Recently, LePage made another comment that has attracted national attention.
On Oct. 22, 2013, a blogger for the Bangor Daily News posted an audio clip from a speech LePage made in Falmouth, Maine. Here’s what the blogger wrote:
"Informed that the event was wrapping up, LePage said he had two more points to make. The first was just one word: ‘energy.’ The second was, he said, in reference to ‘workforce development.’
"‘About 47 percent of able-bodied people in the state of Maine don’t work,’ said LePage.
"On the recording you can hear a member of the audience ask, ‘What?’ LePage repeats himself. ‘About 47 percent. It’s really bad.’"
The blog post inspired a flurry of media attention, in part because LePage’s comment echoed the one from the 2012 presidential campaign in which Republican nominee Mitt Romney said that 47 percent of the American people are "dependent upon government." Romney’s comment was widely considered a blunder that hampered his bid for the White House.
But what about the substance of LePage’s remark? Was he correct that "about 47 percent of able-bodied people in the state of Maine don’t work"? The strength or weakness of Maine’s labor market isn’t out of the mainstream; the unemployment rate in August 2013 was 7.0 percent, putting it in a six-way tie for 22nd place nationally.
We contacted LePage’s press office for supporting evidence, but no one responded. A spokeswoman for LePage did send Huffington Post a statement, saying in part that "the governor understands that not everyone who is dependent on taxpayer dollars is 'able-bodied,' but he does believe that everyone, regardless of their ability or physical condition, can contribute to society in a meaningful way."
The Census Bureau found that Maine’s estimated population in 2012 was 1,329,192. Meanwhile, the Bureau of Labor Statistics found that in August 2013, Maine had 659,059 people employed. So by the roughest calculation, Maine had 670,133 people not working, or about 50 percent.
This number would suggest that LePage is in the ballpark. But calling this a "rough" calculation is too kind. It’s actually a silly way of calculating it.
First, doing it this way suggests that everybody -- no matter how old or young -- should be working. The numbers change dramatically if you exclude Maine residents up to age 18 and over 65 from the statistics.
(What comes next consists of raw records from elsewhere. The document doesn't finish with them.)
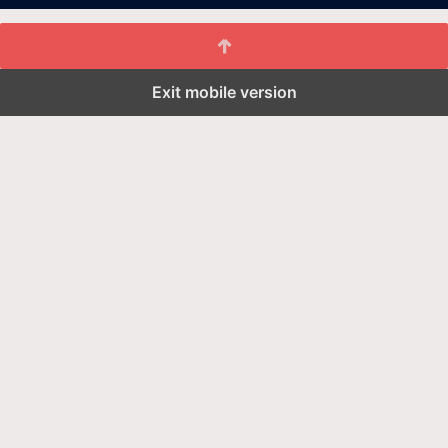
Exit mobile version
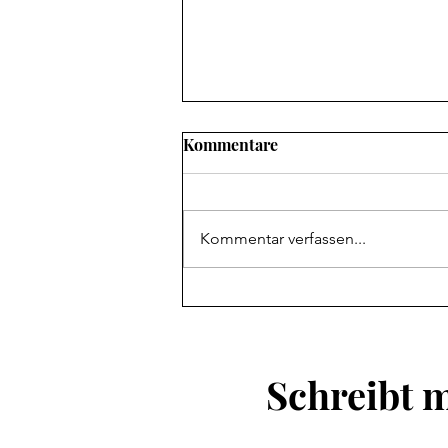
Mir isch gliich!
Kommentare
Neutral? Schon wieder ein
Pflichtthema für den Blogger,
und natürlich ist die SVP schuld!
Kommentar verfassen...
Schreibt m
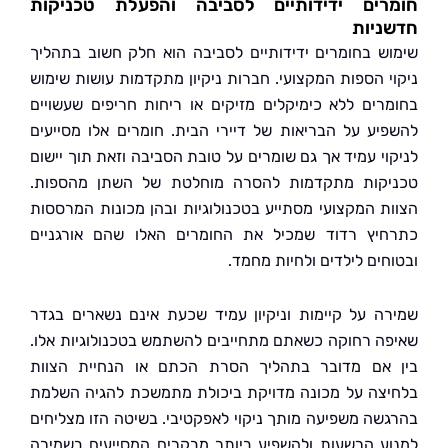
רים ידידותיים לסביבה והפעלת טכניקות
ניות
ש בחומרים ידידותיים לסביבה הוא חלק חשוב בתהליך
י הספות המקצועי. חברות ניקיון מתקדמות עושות שימוש
רים ללא כימיקלים מזיקים או ריחות חריפים שעשויים
יע על הבריאות של דיירי הבית. חומרים אלו מסייעים
וי עמיד אך גם שומרים על טובת הסביבה וזאת תוך יישום
קות מתקדמות להסרה מוחלטת של השתן מהספות.
ת המקצועי מסתייע בטכנולוגיות ובהן מכונות המרססות
יץ רדוד שמכיל את החומרים האלו שהם אורגניים
חים לילדים ולחיות מחמד.
ה על קיימות וניקיון עמיד שכעת אינם נשארים בגדר
ה רחוקה כשאתם מתחייבים להשתמש בטכנולוגיות אלו.
אם מדובר בתהליך הסרת הכתם או הנחיית הצוות
צה על מכונה מדויקת ביכולת מתמשכת להגיה השלמת
שה משפיעה מותך ניקוי לאפקטיבי. בשיטה הזו מצליחים
ע הרשעות ולהשפיע ביותר מבקרים המסייעים בשמירה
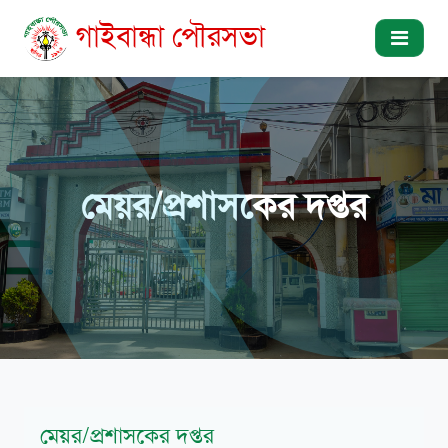
গাইবান্ধা পৌরসভা
মেয়র/প্রশাসকের দপ্তর
মেয়র/প্রশাসকের দপ্তর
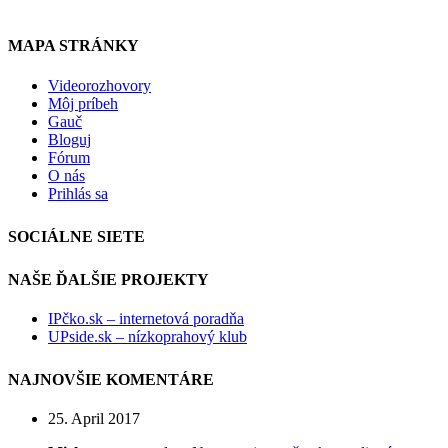
www.upside.sk
MAPA STRÁNKY
Videorozhovory
Môj príbeh
Gauč
Bloguj
Fórum
O nás
Prihlás sa
SOCIÁLNE SIETE
NAŠE ĎALŠIE PROJEKTY
IPčko.sk – internetová poradňa
UPside.sk – nízkoprahový klub
NAJNOVŠIE KOMENTÁRE
25. April 2017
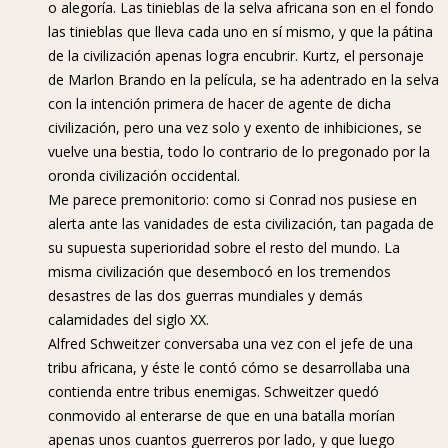
o alegoría. Las tinieblas de la selva africana son en el fondo
las tinieblas que lleva cada uno en sí mismo, y que la pátina
de la civilización apenas logra encubrir. Kurtz, el personaje
de Marlon Brando en la película, se ha adentrado en la selva
con la intención primera de hacer de agente de dicha
civilización, pero una vez solo y exento de inhibiciones, se
vuelve una bestia, todo lo contrario de lo pregonado por la
oronda civilización occidental.
Me parece premonitorio: como si Conrad nos pusiese en
alerta ante las vanidades de esta civilización, tan pagada de
su supuesta superioridad sobre el resto del mundo. La
misma civilización que desembocó en los tremendos
desastres de las dos guerras mundiales y demás
calamidades del siglo XX.
Alfred Schweitzer conversaba una vez con el jefe de una
tribu africana, y éste le contó cómo se desarrollaba una
contienda entre tribus enemigas. Schweitzer quedó
conmovido al enterarse de que en una batalla morían
apenas unos cuantos guerreros por lado, y que luego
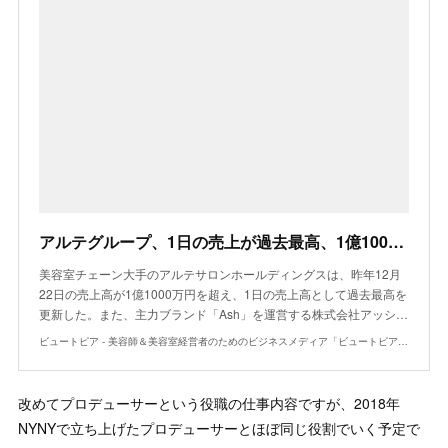
アルテグループ、1日の売上が過去最高、1億1000万円突破！ アッシュの年間売上高は初の100億円超え | ビュートピア
美容室チェーン大手のアルテサロンホールディングスは、昨年12月
22日の売上高が1億1000万円を超え、1日の売上高として過去最高を
更新した。また、主力ブランド「Ash」を運営する株式会社アッシ…
ビュートピア - 美容師＆美容室経営者のためのビジネスメディア「ビュートピア」（BeaUTOPIA ）
改めてプロデューサーという役職の仕事内容ですが、2018年
NYNYで立ち上げたプロデューサーとほぼ同じ役割でいく予定で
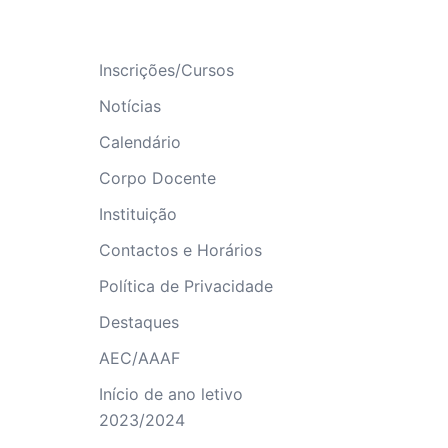
Inscrições/Cursos
Notícias
Calendário
Corpo Docente
Instituição
Contactos e Horários
Política de Privacidade
Destaques
AEC/AAAF
Início de ano letivo
2023/2024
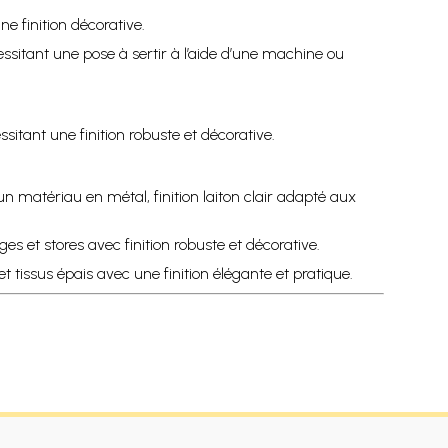
une finition décorative.
ssitant une pose à sertir à l’aide d’une machine ou
itant une finition robuste et décorative.
 matériau en métal, finition laiton clair adapté aux
es et stores avec finition robuste et décorative.
 tissus épais avec une finition élégante et pratique.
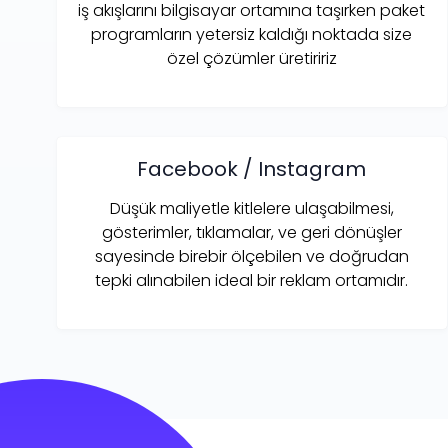
iş akışlarını bilgisayar ortamına taşırken paket
programların yetersiz kaldığı noktada size
özel çözümler üretiririz
Facebook / Instagram
Düşük maliyetle kitlelere ulaşabilmesi,
gösterimler, tıklamalar, ve geri dönüşler
sayesinde birebir ölçebilen ve doğrudan
tepki alınabilen ideal bir reklam ortamıdır.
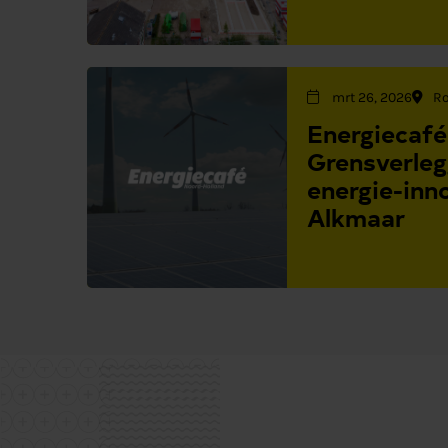
mrt 26, 2026
Ro
Energiecafé
Grensverle
energie-inno
Alkmaar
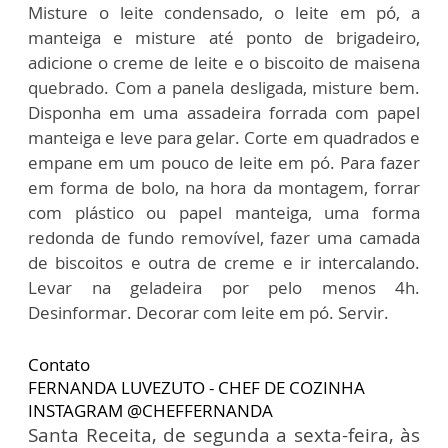
Misture o leite condensado, o leite em pó, a
manteiga e misture até ponto de brigadeiro,
adicione o creme de leite e o biscoito de maisena
quebrado. Com a panela desligada, misture bem.
Disponha em uma assadeira forrada com papel
manteiga e leve para gelar. Corte em quadrados e
empane em um pouco de leite em pó. Para fazer
em forma de bolo, na hora da montagem, forrar
com plástico ou papel manteiga, uma forma
redonda de fundo removível, fazer uma camada
de biscoitos e outra de creme e ir intercalando.
Levar na geladeira por pelo menos 4h.
Desinformar. Decorar com leite em pó. Servir.
Contato
FERNANDA LUVEZUTO - CHEF DE COZINHA
INSTAGRAM @CHEFFERNANDA
Santa Receita, de segunda a sexta-feira, às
In 2012, Maine’s 18-to-64 population was 836,898. Using this as the denominator means that about 21 percent of Maine residents were not working.
What about LePage’s reference to "able-bodied people"? The Census Bureau has estimated that in 2011, Maine had 101,000 people aged 18 to 64 who have a "health problem or disability which prevents them from working or which limits the kind or amount of work they can do."
If you subtract this group, then there were 735,898 "able-bodied people" age 18 to 64 in Maine, and only 10 percent of them were not working.
Finally, in August 2013, there were 49,966 unemployed people in Maine. These are people who have looked for work recently but have not found it. If you add these to the number of employed Maine residents, then just 3.6 percent of able-bodied Maine residents aged 18 to 64 are neither working nor actively looking for employment.
That’s far off from the 47 percent LePage claimed.
It’s possible to quibble about the specifications we’ve used, said Gary Burtless, an economist with the Brookings Institution. For instance, you could get a bit closer to LePage’s 47 percent figure if you counted 16- and 17-year olds or people up to age 74, who have been working in growing numbers in recent years.
Still, Burtless said, "even if you tried to include all the ‘able-bodied’ Maine residents past 65 in your calculations, I'm pretty confident you'd find Gov. LePage's claim to be ridiculous."
LePage said that "about 47 percent of able-bodied people in the state of Maine don’t work." Unless LePage thinks newborns and nonagenarians ought to get off their tushes and find a job, this is a ridiculous claim.
In reality, only about 10 percent of able-bodied Maine residents aged 18 to 64 aren’t employed. And if you include those who are actively looking for work but who can’t find a job in today’s poor economy, the figure drops as low as 3.6 percent. We rate LePage’s claim Pants on Fire.